3:42 Also well established is that some of the estrogen entering the gut is recirculated through the body, while the rest of it is excreted. Evidence suggests that each person's mix of gut bugs determines how much estrogen is recirculated, making the microbiome a key regulator of each person's circulating estrogen levels over time.

4:27 Researchers know from studying large groups of women that the occurrence of certain cancers is estrogen-related, and that the incidence of these cancer types varies greatly across the globe. Microbial populations vary along with estrogen-related cancer rates, and projects under way in Plottel's lab seek to determine whether or not the two are linked.

5:22 One enzyme produced by certain bacteria, beta glucuronidase, is present in the guts of about 44 percent of women with healthy estrogen metabolism, so the thought is it plays a major role.

6:08 It has been established that antibiotic treatments change the make-up of the gut microbiome, and that it takes time for the community of helpful bacteria to recover after treatment. Some theorize that antibiotics throw off bacterial regulation of estrogen, and Plottel's team is currently running experiments to see if this is the case.

7:03 Plottel hypothesizes that women who happen to have gut bacteria with stronger or weaker enzyme function may have have higher or lower levels of re-circulated estrogens over their lifetimes, which in turn represents higher or lower risk for certain types of cancers. If this proves to be the case, researchers may be able to use prebiotics and probiotics to reduce risk.

9:00 Estrogen and cholesterol are chemical relatives, and some theorize that obesity, higher blood cholesterol, changes in gut bug profiles and higher risk for estrogen-based cancers are all related. In studies in mice, Plottel observed that antibiotic treatment that changes estrogen metabolism causes the mice to gain weight.
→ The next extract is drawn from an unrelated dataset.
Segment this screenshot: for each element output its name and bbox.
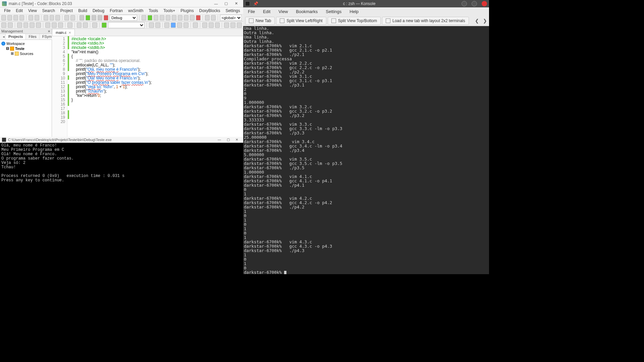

Studies in women have also shown that obesity is a risk factor for estrogen-related cancers such as those occurring in the lining of the uterus (endometrial cancer) and in post-menopausal breast cancer. Plottel and others are working now to untangle these many threads.

10:10 The field of microbiome research is exploding in part thanks to the availability of new computational tools that can deal with its complexity, says Plottel. Most of the bacteria making up the estrobolome cannot be grown in culture for study by standard methods, so researchers must rely on genomic technologies and methods that have only become available in recent years.

10:58 Researchers need to look at cancer differently in the context of the microbiome, says Plottel. They should be looking more closely at the organ in which cancers occur, and seeking to determine if the microbial community specific to that organ is playing a role in cancer development.